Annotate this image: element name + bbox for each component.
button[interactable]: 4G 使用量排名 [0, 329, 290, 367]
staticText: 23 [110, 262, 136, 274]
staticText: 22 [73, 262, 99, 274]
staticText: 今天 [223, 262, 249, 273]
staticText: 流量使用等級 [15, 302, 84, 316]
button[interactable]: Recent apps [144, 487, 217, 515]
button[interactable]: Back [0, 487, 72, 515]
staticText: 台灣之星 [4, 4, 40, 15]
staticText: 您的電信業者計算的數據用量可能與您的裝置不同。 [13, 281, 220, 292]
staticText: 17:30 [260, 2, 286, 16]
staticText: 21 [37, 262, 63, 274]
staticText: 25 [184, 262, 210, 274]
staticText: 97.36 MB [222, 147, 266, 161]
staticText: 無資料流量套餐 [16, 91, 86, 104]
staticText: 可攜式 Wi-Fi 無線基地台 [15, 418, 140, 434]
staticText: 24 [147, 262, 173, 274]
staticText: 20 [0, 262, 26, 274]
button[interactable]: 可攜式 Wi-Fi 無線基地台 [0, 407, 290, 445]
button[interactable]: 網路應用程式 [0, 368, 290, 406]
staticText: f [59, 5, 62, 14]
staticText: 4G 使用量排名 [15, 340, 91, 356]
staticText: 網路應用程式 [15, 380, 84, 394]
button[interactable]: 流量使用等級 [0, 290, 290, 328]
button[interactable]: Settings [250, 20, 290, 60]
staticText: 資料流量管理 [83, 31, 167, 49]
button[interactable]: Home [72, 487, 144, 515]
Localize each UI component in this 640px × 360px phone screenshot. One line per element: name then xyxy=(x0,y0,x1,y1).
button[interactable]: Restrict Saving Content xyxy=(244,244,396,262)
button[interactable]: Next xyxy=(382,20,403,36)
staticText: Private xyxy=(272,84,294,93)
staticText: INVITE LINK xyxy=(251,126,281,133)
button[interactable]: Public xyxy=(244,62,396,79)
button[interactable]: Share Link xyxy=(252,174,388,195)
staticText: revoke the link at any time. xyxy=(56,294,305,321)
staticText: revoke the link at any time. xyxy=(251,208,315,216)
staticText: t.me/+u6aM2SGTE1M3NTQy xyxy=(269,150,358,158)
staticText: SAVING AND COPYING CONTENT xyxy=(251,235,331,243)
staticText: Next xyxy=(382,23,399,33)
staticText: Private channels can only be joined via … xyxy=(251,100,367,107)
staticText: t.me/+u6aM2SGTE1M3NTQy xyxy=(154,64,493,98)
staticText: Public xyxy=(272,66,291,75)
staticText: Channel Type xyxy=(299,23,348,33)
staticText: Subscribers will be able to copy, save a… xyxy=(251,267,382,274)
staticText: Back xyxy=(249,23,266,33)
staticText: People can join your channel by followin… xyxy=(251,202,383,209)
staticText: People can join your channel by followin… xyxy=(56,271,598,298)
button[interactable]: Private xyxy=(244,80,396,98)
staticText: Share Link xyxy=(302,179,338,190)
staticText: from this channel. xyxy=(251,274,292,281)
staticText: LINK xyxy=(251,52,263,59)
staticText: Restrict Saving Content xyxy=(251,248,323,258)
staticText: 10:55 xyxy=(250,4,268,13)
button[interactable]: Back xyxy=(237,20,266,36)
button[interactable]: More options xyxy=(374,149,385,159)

## What the task asks
No line may be altered or left out when the data is written out.

## Output for this task
Annotate this image: element name + bbox for each component.
button[interactable]: 4G 使用量排名 [0, 329, 290, 367]
staticText: 23 [110, 262, 136, 274]
staticText: 22 [73, 262, 99, 274]
staticText: 今天 [223, 262, 249, 273]
staticText: 流量使用等級 [15, 302, 84, 316]
button[interactable]: Recent apps [144, 487, 217, 515]
button[interactable]: Back [0, 487, 72, 515]
staticText: 台灣之星 [4, 4, 40, 15]
staticText: 您的電信業者計算的數據用量可能與您的裝置不同。 [13, 281, 220, 292]
staticText: 17:30 [260, 2, 286, 16]
staticText: 21 [37, 262, 63, 274]
staticText: 25 [184, 262, 210, 274]
staticText: 97.36 MB [222, 147, 266, 161]
staticText: 無資料流量套餐 [16, 91, 86, 104]
staticText: 可攜式 Wi-Fi 無線基地台 [15, 418, 140, 434]
staticText: 24 [147, 262, 173, 274]
staticText: 20 [0, 262, 26, 274]
button[interactable]: 可攜式 Wi-Fi 無線基地台 [0, 407, 290, 445]
button[interactable]: 網路應用程式 [0, 368, 290, 406]
staticText: f [59, 5, 62, 14]
staticText: 4G 使用量排名 [15, 340, 91, 356]
staticText: 網路應用程式 [15, 380, 84, 394]
button[interactable]: 流量使用等級 [0, 290, 290, 328]
button[interactable]: Settings [250, 20, 290, 60]
staticText: 資料流量管理 [83, 31, 167, 49]
button[interactable]: Home [72, 487, 144, 515]
Localize each UI component in this 640px × 360px phone screenshot. One line per element: name then xyxy=(x0,y0,x1,y1).
button[interactable]: Restrict Saving Content xyxy=(244,244,396,262)
button[interactable]: Next xyxy=(382,20,403,36)
staticText: Private xyxy=(272,84,294,93)
staticText: INVITE LINK xyxy=(251,126,281,133)
button[interactable]: Public xyxy=(244,62,396,79)
button[interactable]: Share Link xyxy=(252,174,388,195)
staticText: revoke the link at any time. xyxy=(56,294,305,321)
staticText: revoke the link at any time. xyxy=(251,208,315,216)
staticText: t.me/+u6aM2SGTE1M3NTQy xyxy=(269,150,358,158)
staticText: SAVING AND COPYING CONTENT xyxy=(251,235,331,243)
staticText: Next xyxy=(382,23,399,33)
staticText: Private channels can only be joined via … xyxy=(251,100,367,107)
staticText: t.me/+u6aM2SGTE1M3NTQy xyxy=(154,64,493,98)
staticText: Public xyxy=(272,66,291,75)
staticText: Channel Type xyxy=(299,23,348,33)
staticText: Subscribers will be able to copy, save a… xyxy=(251,267,382,274)
staticText: Back xyxy=(249,23,266,33)
staticText: People can join your channel by followin… xyxy=(251,202,383,209)
staticText: People can join your channel by followin… xyxy=(56,271,598,298)
button[interactable]: Private xyxy=(244,80,396,98)
staticText: Share Link xyxy=(302,179,338,190)
staticText: from this channel. xyxy=(251,274,292,281)
staticText: LINK xyxy=(251,52,263,59)
staticText: Restrict Saving Content xyxy=(251,248,323,258)
staticText: 10:55 xyxy=(250,4,268,13)
button[interactable]: Back xyxy=(237,20,266,36)
button[interactable]: More options xyxy=(374,149,385,159)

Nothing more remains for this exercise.